4. Mapping the Learner-Tool Activity to the Sensemaking Process
During this exploratory phase of our research, we focused on mapping the learner-tool interaction variables at each stage in the sensemaking process to provide us with an indication of the depth of learner-content interaction, based on the learning activity tasks described in Table 1
. Figure 2
shows the analytics model we propose for further testing following a single-subject, multiple baseline, across-subjects design. This design allows us to treat each individual as his/her own control to better understand individual differences. This permits us to capture data markers at multiple baselines and interventions for evidence of individual development.

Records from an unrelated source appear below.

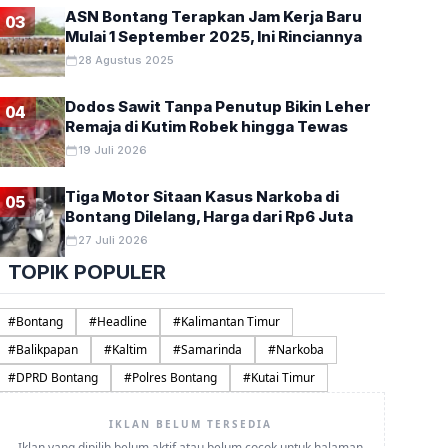
ASN Bontang Terapkan Jam Kerja Baru
03
Mulai 1 September 2025, Ini Rinciannya
28 Agustus 2025
Dodos Sawit Tanpa Penutup Bikin Leher
04
Remaja di Kutim Robek hingga Tewas
19 Juli 2026
Tiga Motor Sitaan Kasus Narkoba di
05
Bontang Dilelang, Harga dari Rp6 Juta
27 Juli 2026
TOPIK POPULER
#
Bontang
#
Headline
#
Kalimantan Timur
#
Balikpapan
#
Kaltim
#
Samarinda
#
Narkoba
#
DPRD Bontang
#
Polres Bontang
#
Kutai Timur
IKLAN BELUM TERSEDIA
Iklan yang dipilih belum aktif atau belum cocok untuk halaman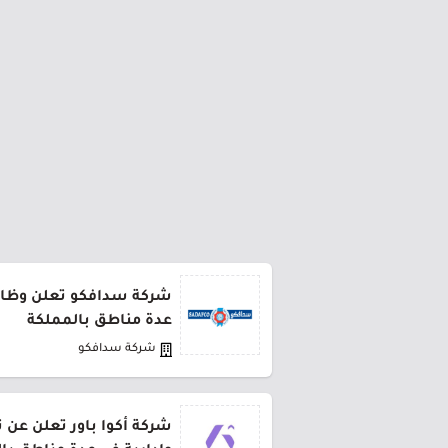
شركة سدافكو تعلن وظائف
عدة مناطق بالمملكة
شركة سدافكو
شركة أكوا باور تعلن عن 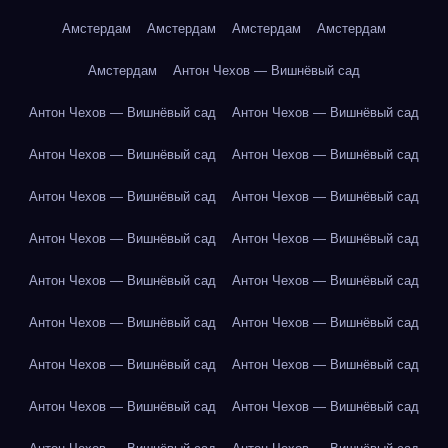
Амстердам
Амстердам
Амстердам
Амстердам
Амстердам
Антон Чехов — Вишнёвый сад
Антон Чехов — Вишнёвый сад
Антон Чехов — Вишнёвый сад
Антон Чехов — Вишнёвый сад
Антон Чехов — Вишнёвый сад
Антон Чехов — Вишнёвый сад
Антон Чехов — Вишнёвый сад
Антон Чехов — Вишнёвый сад
Антон Чехов — Вишнёвый сад
Антон Чехов — Вишнёвый сад
Антон Чехов — Вишнёвый сад
Антон Чехов — Вишнёвый сад
Антон Чехов — Вишнёвый сад
Антон Чехов — Вишнёвый сад
Антон Чехов — Вишнёвый сад
Антон Чехов — Вишнёвый сад
Антон Чехов — Вишнёвый сад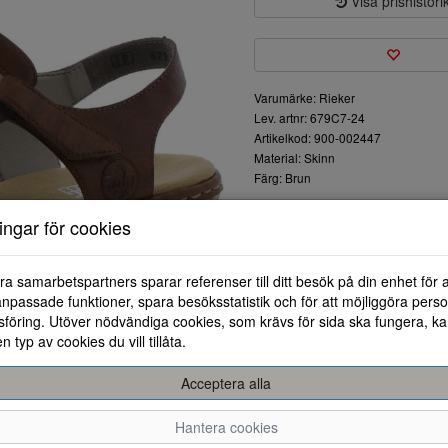
Visa prishistori
Varumärke: Rieker
Lev. artnr: 679C7-24
Artikelkod: 900-002447
Material: Skinn
Färg: Brun
Sandaler från Rieker med en lå
ningar för cookies
kardborreknäppningar för att få
en skön dämpning i varje steg.
ra samarbetspartners sparar referenser till ditt besök på din enhet för 
npassade funktioner, spara besöksstatistik och för att möjliggöra perso
föring. Utöver nödvändiga cookies, som krävs för sida ska fungera, ka
en typ av cookies du vill tillåta.
Acceptera alla
36
37
38
Hantera cookies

To measure a learner’s depth of exploration
via learner-tool interaction data, we would need to capture the following activity:
total number of visits a learner has made
the number of ideas that were generated per visit
the websites added per visit
global ideas added per visit (global ideas are ideas added to Cohere voluntarily and not required)
searches done by learner to discover ideas added by peers (social learning aspect)
To show the depth of the identification
construct, we propose to use the following learner-tool interaction variables:
ideas added per visit
idea types added per visit
concept tags added per visit
peer ideas bookmarked per visit (social learning aspect)
To determine the level of processing
(surface or deep processing), we identify the following variables in relation to learner-tool interaction:
idea connections added per visit
idea connection types added per visit
searches saved per visit
peer ideas rated per visit
idea connections with peer-generated ideas
In the learning analytics model shown in Figure 2
, we have included two additional clusters of interaction data to be captured from learner interaction within the proposed learner-managed dashboard addressed in the discussion section of this paper. The learner-tool interaction data and learner-learner interaction data captured from the learner-managed dashboard would enhance this model in terms of modeling learners’ depth of processing.
In terms of judgment,
within this reflective sensemaking process, we designate the states of this node as pre-reflective, quasi-reflective, and reflective. These states are based on King and Kitchner’s [25
] reflective judgment model. The collected discourse within the learner-managed dashboard would be used to measure judgment.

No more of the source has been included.